A computer-controlled ball launcher on a ledge at height h = 8 m above level ground ejects a ball at initial speed v_sub_0 = 8.2 m/s at an angle of θ_sub_1 = 35 degrees above the horizontal. The computer then commands the launcher to change its launch angle to a specific value θ_sub_2 below the horizontal, and to launch a second ball exactly 1.00 seconds after the first ball at a different speed from the first one. Assume the balls are launched from the same height, move in the same plane, and that air resistance can be ignored.

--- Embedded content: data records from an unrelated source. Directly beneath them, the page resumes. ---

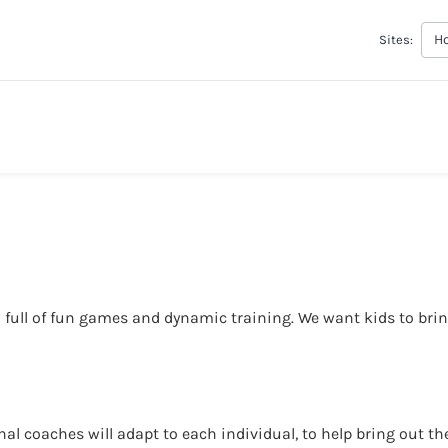
H
Sites:
 full of fun games and dynamic training. We want kids to bring
l coaches will adapt to each individual, to help bring out thei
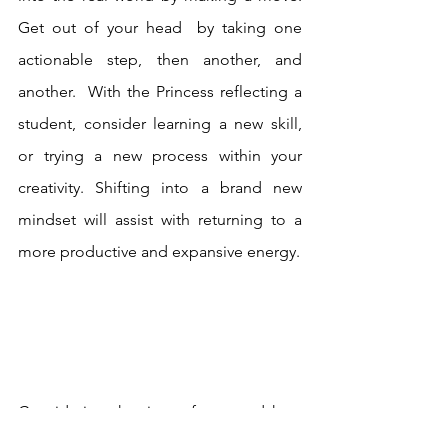
Get out of your head  by taking one 
actionable step, then another, and 
another.  With the Princess reflecting a 
student, consider learning a new skill, 
or trying a new process within your 
creativity. Shifting into a brand new 
mindset will assist with returning to a 
more productive and expansive energy.  
Considering the time of year and how 
most of us are running our engines on 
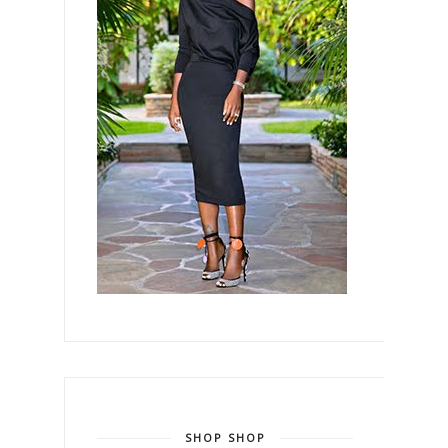
SHOP SHOP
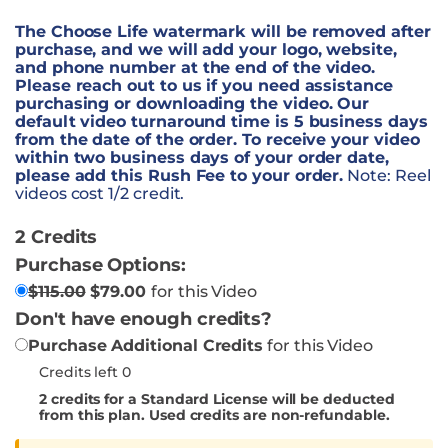
The Choose Life watermark will be removed after
purchase, and we will add your logo, website,
and phone number at the end of the video.
Please reach out to us if you need assistance
purchasing or downloading the video. Our
default video turnaround time is 5 business days
from the date of the order. To receive your video
within two business days of your order date,
please add this Rush Fee to your order.
Note: Reel
videos cost 1/2 credit.
2 Credits
Purchase Options:
$
115.00
$
79.00
for this Video
Don't have enough credits?
Purchase Additional Credits
for this Video
Credits left 0
2
credits for a Standard License will be deducted
from this plan. Used credits are non-refundable.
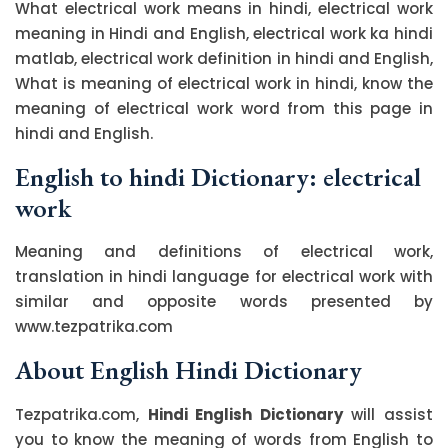
What electrical work means in hindi, electrical work
meaning in Hindi and English, electrical work ka hindi
matlab, electrical work definition in hindi and English,
What is meaning of electrical work in hindi, know the
meaning of electrical work word from this page in
hindi and English.
English to hindi Dictionary: electrical
work
Meaning and definitions of electrical work,
translation in hindi language for electrical work with
similar and opposite words presented by
www.tezpatrika.com
About English Hindi Dictionary
Tezpatrika.com,
Hindi English Dictionary
will assist
you to know the meaning of words from English to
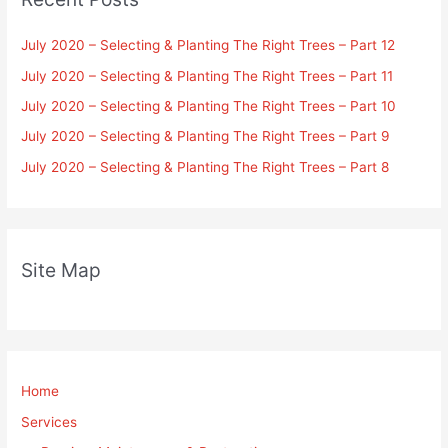
July 2020 – Selecting & Planting The Right Trees – Part 12
July 2020 – Selecting & Planting The Right Trees – Part 11
July 2020 – Selecting & Planting The Right Trees – Part 10
July 2020 – Selecting & Planting The Right Trees – Part 9
July 2020 – Selecting & Planting The Right Trees – Part 8
Site Map
Home
Services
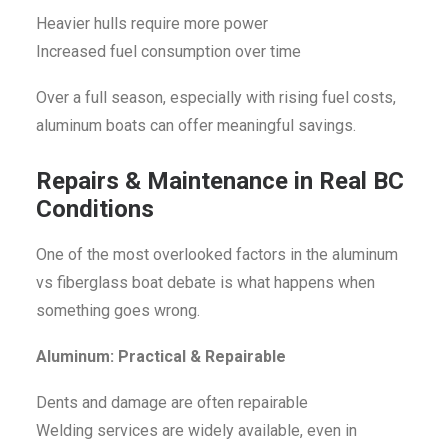
Heavier hulls require more power
Increased fuel consumption over time
Over a full season, especially with rising fuel costs,
aluminum boats can offer meaningful savings.
Repairs & Maintenance in Real BC
Conditions
One of the most overlooked factors in the aluminum
vs fiberglass boat debate is what happens when
something goes wrong.
Aluminum: Practical & Repairable
Dents and damage are often repairable
Welding services are widely available, even in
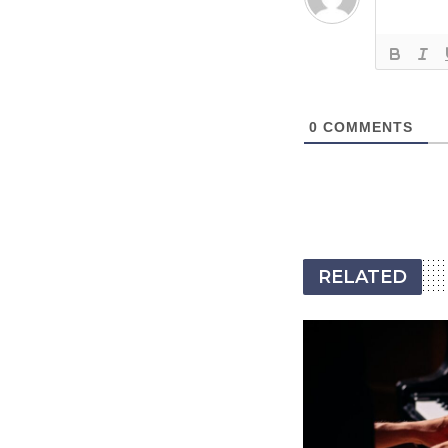
0
COMMENTS
RELATED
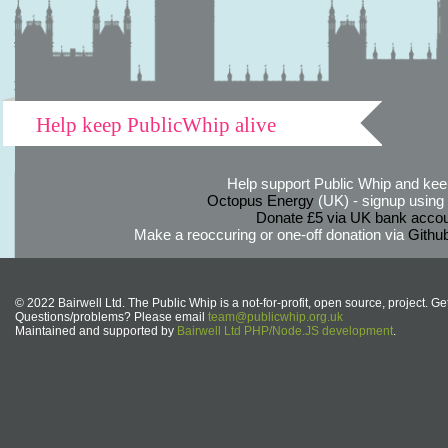
Help keep PublicWhip alive
Help support Public Whip and keep
Octopus Energy
(UK) - signup using th
Donate £5 via UK bank accou
Make a reoccuring or one-off donation via
Githu
© 2022 Bairwell Ltd. The Public Whip is a not-for-profit, open source, project. Ge
Questions/problems? Please email
team@publicwhip.org.uk
Maintained and supported by
Bairwell Ltd PHP/Node.JS development
.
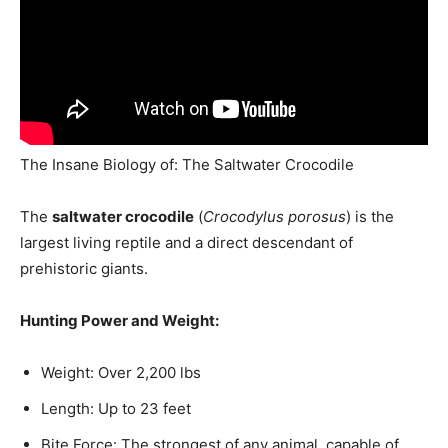
The Insane Biology of: The Saltwater Crocodile
The
saltwater crocodile
(
Crocodylus porosus
) is the
largest living reptile and a direct descendant of
prehistoric giants.
Hunting Power and Weight:
Weight: Over 2,200 lbs
Length: Up to 23 feet
Bite Force: The strongest of any animal, capable of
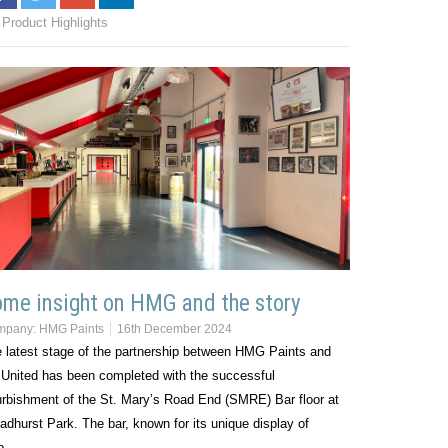
Product Highlights
me insight on HMG and the story
mpany:
HMG Paints
16th December 2024
 latest stage of the partnership between HMG Paints and
United has been completed with the successful
urbishment of the St. Mary’s Road End (SMRE) Bar floor at
adhurst Park. The bar, known for its unique display of
ub…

The launch of the second ball is arranged such that the second ball collides with the first ball at a height h/2 above the level ground. This requires the second ball to have a specific initial speed and launch angle. What is the required initial speed?

Answer 1

21 m/s

Step-by-step explanation:

For the first ball, in the x direction:

x = x₀ + v₀ t + ½ at²

x = 0 + (8.2 cos 35) t + ½ (0) t²

x = 6.72t

In the y direction:

y = y₀ + v₀ t + ½ at²

y = 8 + (8.2 sin 35) t + ½ (-9.8) t²

y = 8 + 4.70t − 4.9t²

When y = 4:

4 = 8 + 4.70t − 4.9t²

4.9t² − 4.70t − 4 = 0

Solve for t with quadratic formula:

t = [ 4.70 ± √((-4.70)² − 4(4.9)(-4)) ] / 9.8

t = (4.70 ± 10.0) / 9.8

t = 1.50

Therefore:

x = 6.72t

x = 10.1

Now, for the second ball in the x direction:

x = x₀ + v₀ t + ½ at²

x = 0 + (v₀ cos (-θ)) (t − 1) + ½ (0) (t − 1)²

x = v₀ cos θ (t − 1)

And in the y direction:

y = y₀ + v₀ t + ½ at²

y = 8 + (v₀ sin (-θ)) (t − 1) + ½ (-9.8) (t − 1)²

y = 8 − v₀ sin θ (t − 1) − 4.9(t − 1)²

When t = 1.50, x = 10.1 and y = 4:

10.1 = v₀ cos θ (1.50 − 1)

v₀ cos θ = 20.1

4 = 8 − v₀ sin θ (1.50 − 1) − 4.9(1.50 − 1)²

4 = 6.76 − 0.50 v₀ sin θ

v₀ sin θ = 5.49

Using Pythagorean theorem:

v₀² = (v₀ cos θ)² + (v₀ sin θ)²

v₀² = (20.1)² + (5.49)²

v₀ = 20.8

Rounded to two significant figures, the required initial speed is 21 m/s.